The format for a thesis cover is clear. The PhD regulations, which were revised earlier this year, contain a single example. The title is at the top of the page, under which there is limited space for an illustration and then the author's name. That is it. 'That's what it should look like. In principle, anything that deviates from that is not permitted'. Struik sounds strict.
But things are different in practice. 'There is a lot of flexibility as long as it's an illustration', he explains. 'PhD students try to stand out from the crowd. They are proud of their work and give their creativity free reign. They are always testing the limits. I can understand that because their thesis is their calling card.'
A year's worth of theses is evidence that pretty appealing 'calling cards' are possible within the limits of the format. Even so, there are one or two non-negotiable restrictions. Text, for example. Struik: 'Text is not allowed. So you can't put a summary on a cover, or logos, advertising or copyright information.' The reasoning is simple. 'A PhD thesis is a scientific product. It is an exam document that you are required to produce for your doctorate.' A work product like that needs to have a particular look, according to Struik.

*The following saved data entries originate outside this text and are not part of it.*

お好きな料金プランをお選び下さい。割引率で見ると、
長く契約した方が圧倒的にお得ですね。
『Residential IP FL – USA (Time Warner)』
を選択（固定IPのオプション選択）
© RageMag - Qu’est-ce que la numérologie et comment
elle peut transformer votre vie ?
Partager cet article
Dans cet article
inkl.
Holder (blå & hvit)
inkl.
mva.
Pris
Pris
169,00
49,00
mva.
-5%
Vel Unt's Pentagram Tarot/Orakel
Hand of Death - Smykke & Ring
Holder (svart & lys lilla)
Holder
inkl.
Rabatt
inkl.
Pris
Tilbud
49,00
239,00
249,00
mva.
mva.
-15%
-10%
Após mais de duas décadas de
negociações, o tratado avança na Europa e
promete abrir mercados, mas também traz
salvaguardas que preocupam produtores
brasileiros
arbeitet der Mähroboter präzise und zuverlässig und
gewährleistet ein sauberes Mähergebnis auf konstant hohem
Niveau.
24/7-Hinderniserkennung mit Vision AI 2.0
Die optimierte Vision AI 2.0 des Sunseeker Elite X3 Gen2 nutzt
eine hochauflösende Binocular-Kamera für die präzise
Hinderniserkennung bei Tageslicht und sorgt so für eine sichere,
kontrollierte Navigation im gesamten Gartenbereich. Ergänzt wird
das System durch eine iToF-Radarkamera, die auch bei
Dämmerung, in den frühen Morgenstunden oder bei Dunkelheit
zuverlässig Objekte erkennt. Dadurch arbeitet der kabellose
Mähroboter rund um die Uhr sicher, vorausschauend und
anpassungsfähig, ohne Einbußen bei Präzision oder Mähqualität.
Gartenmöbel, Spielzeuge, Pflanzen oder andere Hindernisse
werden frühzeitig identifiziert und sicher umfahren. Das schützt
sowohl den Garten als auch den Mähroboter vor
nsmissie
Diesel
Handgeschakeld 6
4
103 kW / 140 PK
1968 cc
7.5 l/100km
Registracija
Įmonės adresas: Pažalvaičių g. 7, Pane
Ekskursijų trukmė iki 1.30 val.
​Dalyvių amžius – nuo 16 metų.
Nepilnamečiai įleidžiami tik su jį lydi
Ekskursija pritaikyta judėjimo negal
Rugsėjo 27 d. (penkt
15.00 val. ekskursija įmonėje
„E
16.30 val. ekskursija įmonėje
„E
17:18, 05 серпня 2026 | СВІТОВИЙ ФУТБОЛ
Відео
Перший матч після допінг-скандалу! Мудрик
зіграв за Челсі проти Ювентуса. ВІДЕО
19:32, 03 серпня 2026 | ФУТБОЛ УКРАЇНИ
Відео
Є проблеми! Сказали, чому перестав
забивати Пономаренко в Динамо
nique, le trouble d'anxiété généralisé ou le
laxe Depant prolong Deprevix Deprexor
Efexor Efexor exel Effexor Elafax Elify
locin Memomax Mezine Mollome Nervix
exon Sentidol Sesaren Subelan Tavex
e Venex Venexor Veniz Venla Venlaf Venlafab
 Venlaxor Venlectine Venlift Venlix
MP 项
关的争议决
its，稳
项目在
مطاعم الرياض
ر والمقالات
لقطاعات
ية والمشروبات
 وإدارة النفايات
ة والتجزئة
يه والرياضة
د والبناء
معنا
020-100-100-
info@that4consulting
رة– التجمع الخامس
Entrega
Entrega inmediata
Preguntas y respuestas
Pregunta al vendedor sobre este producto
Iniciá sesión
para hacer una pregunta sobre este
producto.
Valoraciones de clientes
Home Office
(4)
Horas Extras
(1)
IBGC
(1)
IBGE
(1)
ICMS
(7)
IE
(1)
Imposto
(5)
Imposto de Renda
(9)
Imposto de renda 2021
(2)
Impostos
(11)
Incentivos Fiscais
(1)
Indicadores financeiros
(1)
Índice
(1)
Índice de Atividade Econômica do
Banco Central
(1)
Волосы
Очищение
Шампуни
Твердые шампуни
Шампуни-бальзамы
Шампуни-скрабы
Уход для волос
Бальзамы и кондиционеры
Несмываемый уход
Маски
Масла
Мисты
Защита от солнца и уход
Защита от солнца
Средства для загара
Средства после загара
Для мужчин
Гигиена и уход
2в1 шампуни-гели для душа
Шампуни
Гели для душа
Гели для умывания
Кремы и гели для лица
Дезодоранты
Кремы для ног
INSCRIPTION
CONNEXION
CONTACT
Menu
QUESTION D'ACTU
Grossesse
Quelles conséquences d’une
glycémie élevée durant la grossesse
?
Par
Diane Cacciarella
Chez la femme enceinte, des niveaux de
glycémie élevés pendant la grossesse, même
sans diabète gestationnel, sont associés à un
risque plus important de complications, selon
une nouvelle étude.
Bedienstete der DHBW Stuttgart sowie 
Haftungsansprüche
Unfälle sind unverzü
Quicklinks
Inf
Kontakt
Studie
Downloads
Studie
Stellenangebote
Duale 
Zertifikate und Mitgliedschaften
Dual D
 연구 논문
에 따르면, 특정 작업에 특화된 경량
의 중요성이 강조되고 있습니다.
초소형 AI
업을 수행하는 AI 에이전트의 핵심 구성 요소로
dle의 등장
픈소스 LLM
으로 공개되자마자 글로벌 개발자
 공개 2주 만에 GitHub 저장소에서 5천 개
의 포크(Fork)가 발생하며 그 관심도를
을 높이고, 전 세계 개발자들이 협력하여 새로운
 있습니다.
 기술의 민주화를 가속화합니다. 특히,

'I'm not against frivolity', says Struik. 'I think it's great what they all come up with. What matters is that they keep their creativity within reasonable limits. It's the content that is important. Distinguishing yourself through the appearance of your thesis is not a part of the exam.' Consequently it is common for covers to be rejected. 'The secretarial office picks out most of them. I'm called in if there are any doubts. That's the vice dean's job: giving unwelcome messages, saying something's not allowed. It is not a very thankful role, but someone has to do it and I don't lose any sleep over it.'
Incidentally, until recently there was no official list of rules governing covers. 'For a long time there has been a rather informal set of rules. Everyone kept to them - that's just the way things were. But people were increasingly inclined to challenge the rules. That led to a greater need for a more stringent policy.'
Struik thinks that the new PhD regulations make things clearer. 'It is also much easier to enforce. You will always get problems if you create a grey area. Enforcing rules is a job that can easily give rise to a lot of discussion. That was why we wanted our regulations to be lean and mean - as concise and explicit as possible.'
Conflicts about covers can sometimes get quite out of hand. Wieger Wamelink at Alterra even got an official reprimand when he threw down the gauntlet to the Doctorate Board two years ago. Wamelink is a big fan of comic strips, in particular those by Marten Toonder. 'There is always a picture of the cartoon bear Oliver B. Bumble on the back of the Bumble books published by the Bezige Bij. He gives a kind of commentary on the book, but always in his own, Bumble-like manner, i.e. nonsense that still has some meaning. I thought I would like to do that too.' The PhD student requested permission from the Toonder estate to use one such picture - and got it. What is more, Eiso Toonder, Marten Toonder's son, even supplied an appropriate text. But it was not to be. Paul Struik of the doctorate committee put a stop to it. His reason: you are not allowed any text on the back cover. 'But that is rubbish,' says Wamelink, 'there are plenty of theses with text on the back cover.' He put up a fight but eventually decided to give in. 'I got called in by my PhD supervisor. It was made clear to me that if I continued to stick to my plans there would be no PhD.' Wamelink got his revenge in a creative manner. The ill-famed illustration was added to the thesis as an insert in the form of a sticker.